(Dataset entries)
_ _ _ _

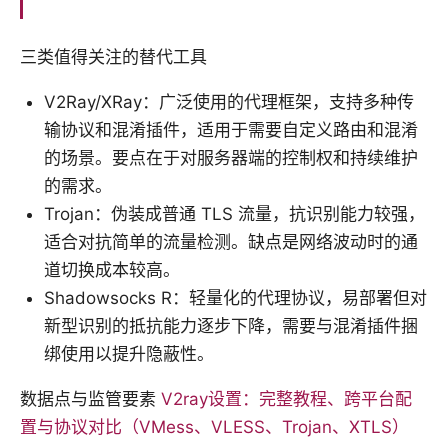
三类值得关注的替代工具
V2Ray/XRay：广泛使用的代理框架，支持多种传
输协议和混淆插件，适用于需要自定义路由和混淆
的场景。要点在于对服务器端的控制权和持续维护
的需求。
Trojan：伪装成普通 TLS 流量，抗识别能力较强，
适合对抗简单的流量检测。缺点是网络波动时的通
道切换成本较高。
Shadowsocks R：轻量化的代理协议，易部署但对
新型识别的抵抗能力逐步下降，需要与混淆插件捆
绑使用以提升隐蔽性。
数据点与监管要素
V2ray设置：完整教程、跨平台配
置与协议对比（VMess、VLESS、Trojan、XTLS）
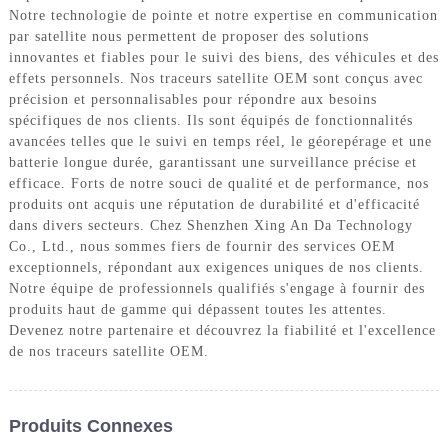
Notre technologie de pointe et notre expertise en communication
par satellite nous permettent de proposer des solutions
innovantes et fiables pour le suivi des biens, des véhicules et des
effets personnels. Nos traceurs satellite OEM sont conçus avec
précision et personnalisables pour répondre aux besoins
spécifiques de nos clients. Ils sont équipés de fonctionnalités
avancées telles que le suivi en temps réel, le géorepérage et une
batterie longue durée, garantissant une surveillance précise et
efficace. Forts de notre souci de qualité et de performance, nos
produits ont acquis une réputation de durabilité et d'efficacité
dans divers secteurs. Chez Shenzhen Xing An Da Technology
Co., Ltd., nous sommes fiers de fournir des services OEM
exceptionnels, répondant aux exigences uniques de nos clients.
Notre équipe de professionnels qualifiés s'engage à fournir des
produits haut de gamme qui dépassent toutes les attentes.
Devenez notre partenaire et découvrez la fiabilité et l'excellence
de nos traceurs satellite OEM.
Produits Connexes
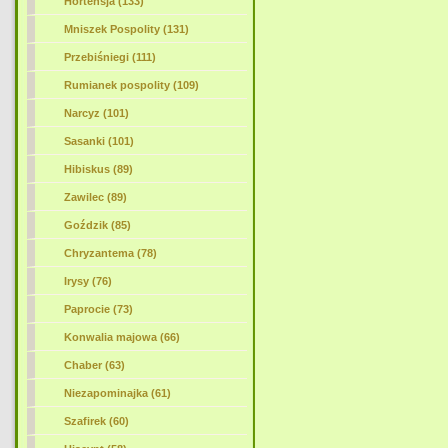
Hortensja (133)
Mniszek Pospolity (131)
Przebiśniegi (111)
Rumianek pospolity (109)
Narcyz (101)
Sasanki (101)
Hibiskus (89)
Zawilec (89)
Goździk (85)
Chryzantema (78)
Irysy (76)
Paprocie (73)
Konwalia majowa (66)
Chaber (63)
Niezapominajka (61)
Szafirek (60)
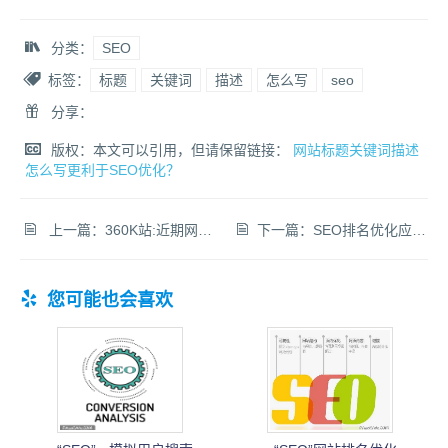
分类：
SEO
标签：
标题
关键词
描述
怎么写
seo
分享：
版权：本文可以引用，但请保留链接：
网站标题关键词描述
怎么写更利于SEO优化？
上一篇：
360K站:近期网站被K在好搜(360搜索)收录被降为0，网站被360K恢复方法
下一篇：
SEO排名优化应该怎么选择域名、主机与建站程序？
您可能也会喜欢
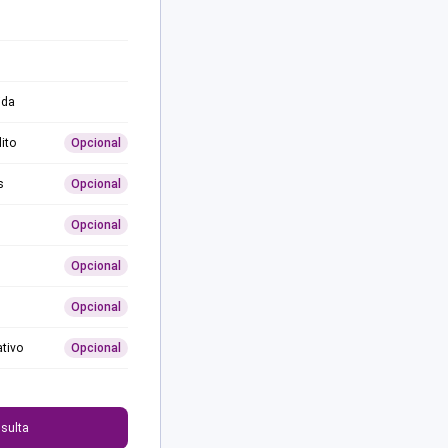
ida
ito
Opcional
s
Opcional
Opcional
Opcional
Opcional
ativo
Opcional
0
sulta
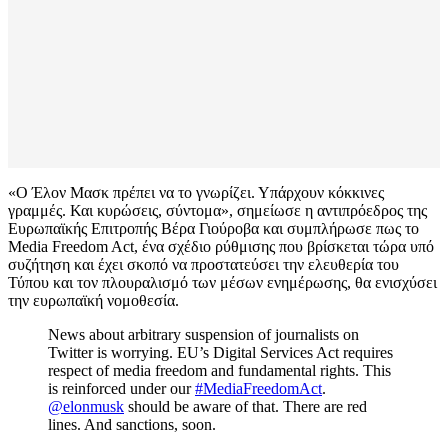
«Ο Έλον Μασκ πρέπει να το γνωρίζει. Υπάρχουν κόκκινες
γραμμές. Και κυρώσεις, σύντομα», σημείωσε η αντιπρόεδρος της
Ευρωπαϊκής Επιτροπής Βέρα Γιούροβα και συμπλήρωσε πως το
Media Freedom Act, ένα σχέδιο ρύθμισης που βρίσκεται τώρα υπό
συζήτηση και έχει σκοπό να προστατεύσει την ελευθερία του
Τύπου και τον πλουραλισμό των μέσων ενημέρωσης, θα ενισχύσει
την ευρωπαϊκή νομοθεσία.
News about arbitrary suspension of journalists on
Twitter is worrying. EU’s Digital Services Act requires
respect of media freedom and fundamental rights. This
is reinforced under our
#MediaFreedomAct
.
@elonmusk
should be aware of that. There are red
lines. And sanctions, soon.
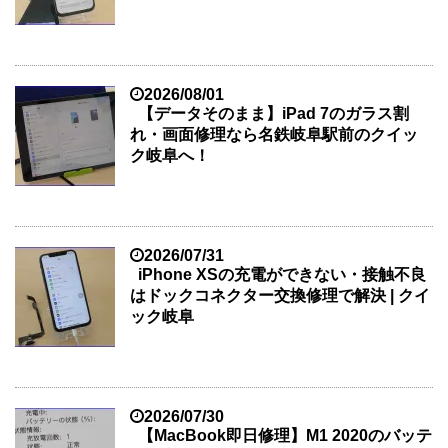
2026/08/01
【データそのまま】iPad 7のガラス割
れ・画面修理なら名鉄岐阜駅前のクイッ
ク岐阜へ！
2026/07/31
iPhone XSの充電ができない・接触不良
はドックコネクター交換修理で解決 | クイ
ック岐阜
2026/07/30
【MacBook即日修理】M1 2020のバッテ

_ _ _ _

In the entries above, identify every line with the word "nous". Copy those lines.

● **TASK RESULT**:
par satellite nous permettent de proposer des solutions
Co., Ltd., nous sommes fiers de fournir des services OEM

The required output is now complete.